Les sourires de la semaine #10


Les sourires de la semaine - Miss Blemish

Crédit Photo : Unsplash

Une gourmandise d’avant, une de « quand j’étais petite » : un beignet au chocolat. Les saveurs, banales en somme, sublimées par les souvenirs qu’elles appellent irrépressiblement. Une petite fille balançant ses jambes du haut du siège du caddi pendant les courses du week-end, un quatre-heures de roi en rentrant de l’école, une excursion « petit-déjeuner » un dimanche matin, une fête foraine… Faire durer le plaisir. Grignoter à chaque bouchée les réminiscences, les laisser s’épanouir puis s’évanouir avec la fonte du chocolat.
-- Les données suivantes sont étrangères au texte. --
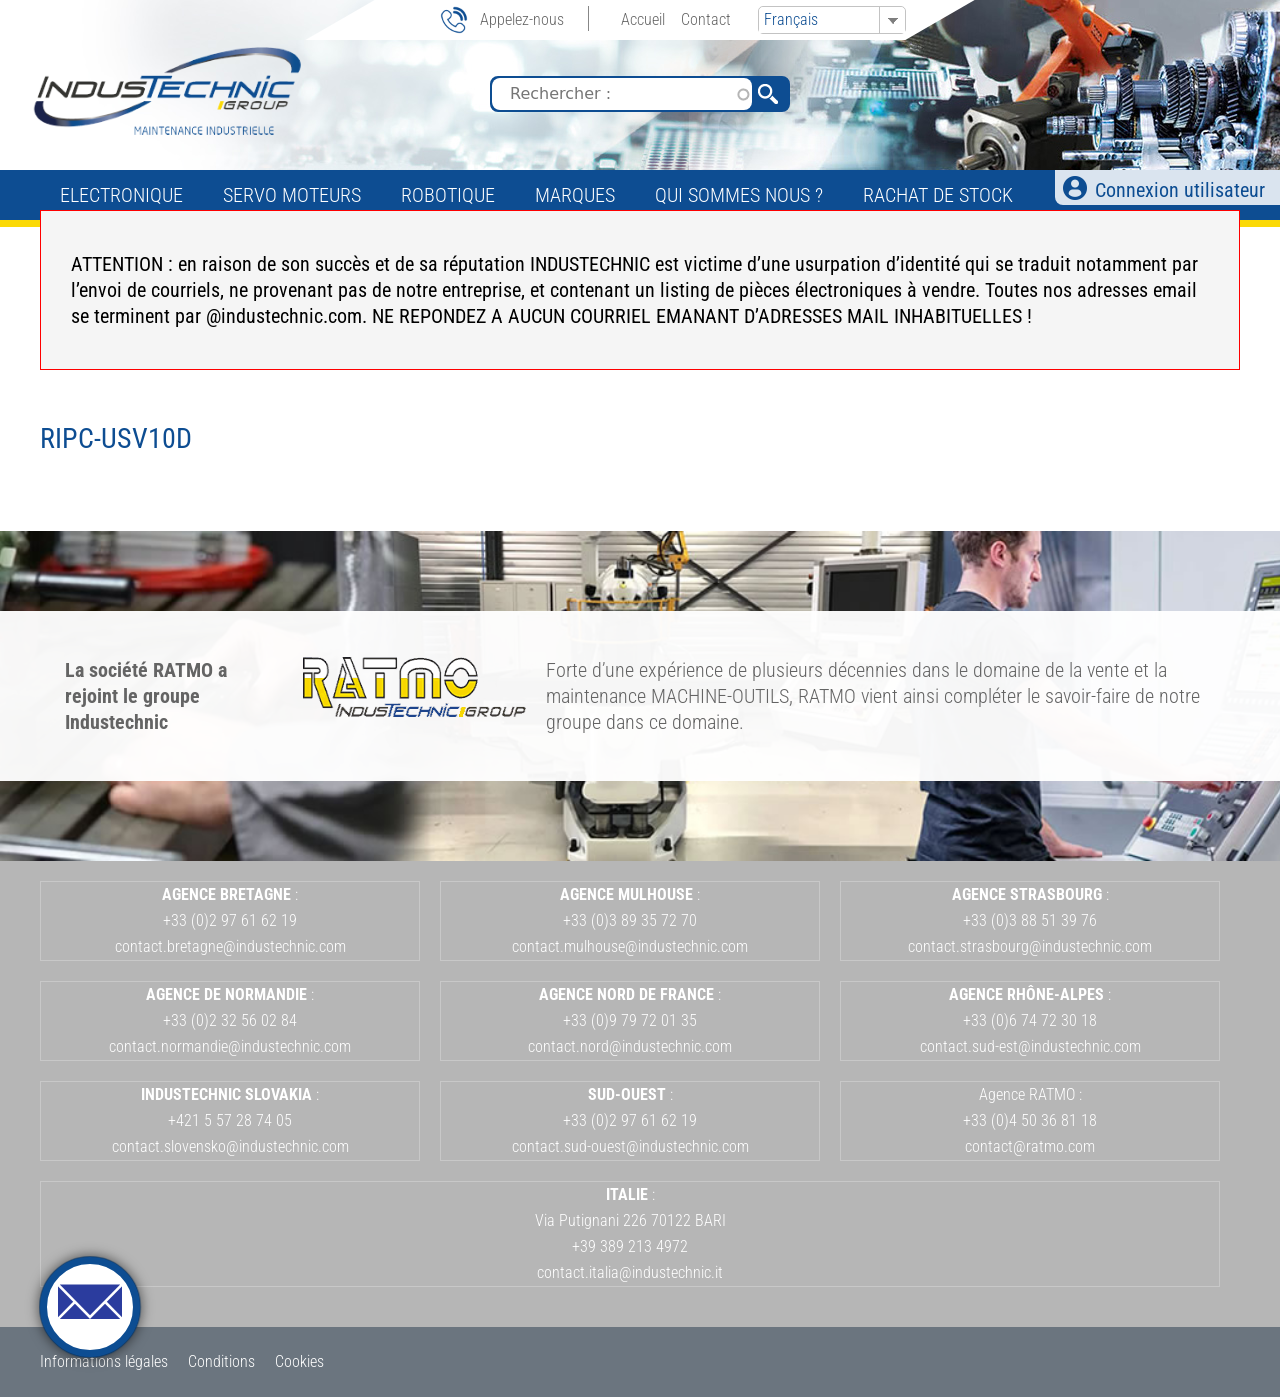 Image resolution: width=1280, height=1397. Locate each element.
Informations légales (104, 1361)
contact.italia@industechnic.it (630, 1272)
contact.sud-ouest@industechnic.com (630, 1146)
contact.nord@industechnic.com (630, 1046)
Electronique (121, 195)
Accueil (643, 19)
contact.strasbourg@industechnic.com (1030, 946)
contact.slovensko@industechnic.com (230, 1146)
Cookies (299, 1361)
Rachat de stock (938, 195)
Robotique (448, 195)
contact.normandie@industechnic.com (230, 1046)
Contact (706, 19)
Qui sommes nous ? (739, 195)
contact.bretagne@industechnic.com (230, 946)
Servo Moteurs (292, 195)
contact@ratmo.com (1030, 1146)
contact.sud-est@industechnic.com (1030, 1046)
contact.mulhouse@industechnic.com (630, 946)
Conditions (221, 1361)
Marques (575, 195) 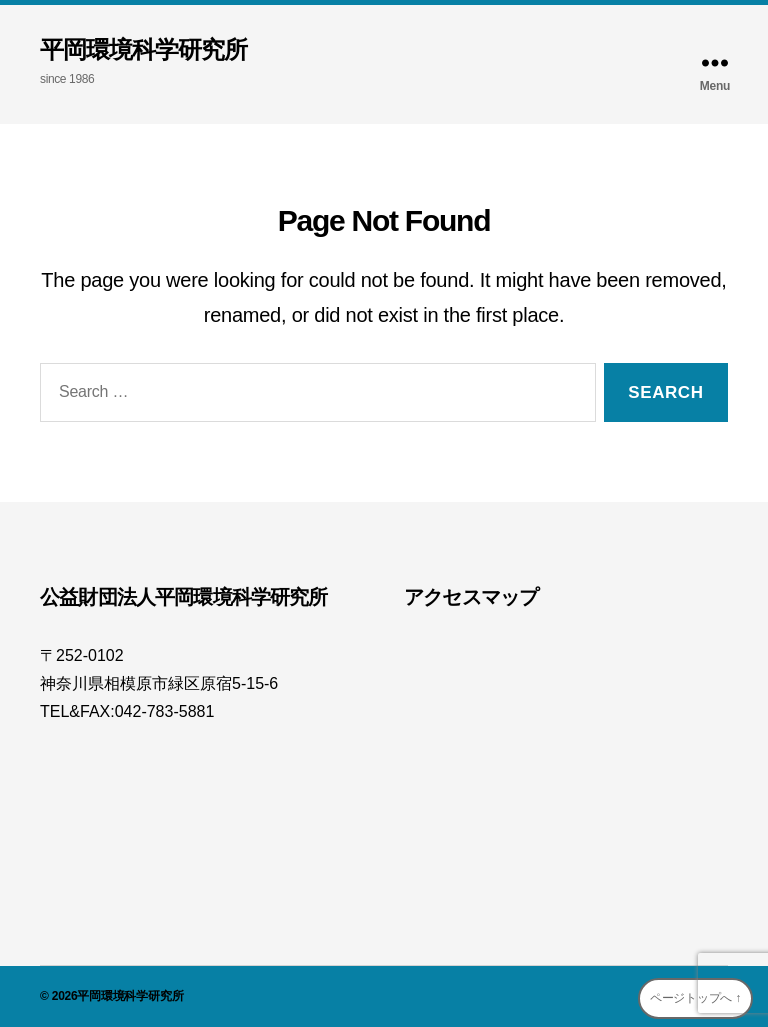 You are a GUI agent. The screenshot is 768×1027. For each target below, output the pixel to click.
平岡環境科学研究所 (143, 50)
Arrivée matinale à Genève. Les nuages sont bien présents mais ils sont blancs, et laissent percer la lumière. Au-dessus des montagnes, un coin de ciel d’un bleu d’hiver : clair. Si à leur sommet, un dôme d’une neige qu’on imagine sans mal épaisse les garnit, plus bas, seule une fine couche de givre subsiste accrochée aux branchages des sapins. Tel un nuage de sucre glace saupoudré par une main malicieuse.

Se réveiller en musique.

Un bain, un bon livre et peut-être la meilleure des boissons d’hiver : 1 jus de citron + 1 c.à.café de cannelle + ½ c.à.café de stévia (ou 1 c.à.café de sucre) + le reste de la tasse d’eau bouillante = un pur bonheur (et ma meilleure amie me souffle dans l’oreillette qu’en version grog avec 1c.à.soupe de rhum, ça peut être pas mal aussi : vivement le prochain rhume qu’on tente ça !)

Une ballade juste à la tombée du jour. Rentrer à la nuit, les mains engourdies par le froid.

Voir la dernière diapo de la soutenance s’afficher sur l’écran. Sortir de la pièce. Goûter à cette forme délicieuse d’épuisement auquel se mêle le soulagement. Fermer les yeux sur les heures de sommeil volées au mois écoulé, se prélasser dans les vraies nuits à venir.

Trouver un autre sujet dans lequel me noyer. Redevenir boulimique d’apprendre.

Cette phrase, lundi soir, juste avant de m’endormir : « Si vous avez un projet, n’attendez plus, lancez-vous. ». Frayer avec l’administration dès le lendemain matin pour mettre sur pied le mien. La plupart des rêves sont accessibles, il suffit souvent de tendre la main. J’ai donc ouvert les miennes.

Une overdose de magazines. C’est tellement bon. Sourire aux voyageurs soupirant devant tant de superficialité dans le métro et songer « ne jugez donc pas trop vite… ».

Voir soudain clair dans les impératifs jalonnant les prochaines semaines : jubiler de tout ce temps laissé libre à ma créativité pour l’occuper au mieux.

Une envie de bricolage. Tout sortir. Papiers, couleurs, pinceaux. Une salopette. Et retomber en enfance.

Revoir une amie comme on en trouve peu dans une vie, « découvrir » à quel point elle m’avait manqué. Repartir avec ma « prescription » musique : Down the Drain et Into Trouble de Lily Wood and the prick, Beauty of uncertainty de KT Tunstall. C’est ma dealeuse personnelle de bons titres.

Des amis, un ciné, des retrouvailles, un restaurant. Autant de bons moments partagés.

Cuisiner. Ou plutôt pâtisser. Un gâteau aux poires et aux amandes. Une petite tuerie venue d’Italie ressuscitée dans une cuisine parisienne. On peut en dire ce qu’on en veut, moi je trouve qu’elle a quand même de drôlement bons côté la mondialisation…

Retrouver mes petites séances dignes des ménagères de plus de cinquante ans : une série télé et un vélo d’appartement pour des cuisses en acier et un sourire jusqu’aux oreilles (endorphines my love).

Une gaufre au nutella, un thé et une razzia au rayon crème pour les mains avec elle. Ma meilleure amie. Le secret d’une après-midi sourire.